PROBLEM DETAILS
Nothing should be left out: output all of the entries exactly.

[Stored items]
··········

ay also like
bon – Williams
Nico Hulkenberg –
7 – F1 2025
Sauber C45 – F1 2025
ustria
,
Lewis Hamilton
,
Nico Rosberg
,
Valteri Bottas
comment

··········

REPLY
ay also like
bon – Williams
Nico Hulkenberg –
7 – F1 2025
Sauber C45 – F1 2025
ustria
,
Lewis Hamilton
,
Nico Rosberg
,
Valteri Bottas
comment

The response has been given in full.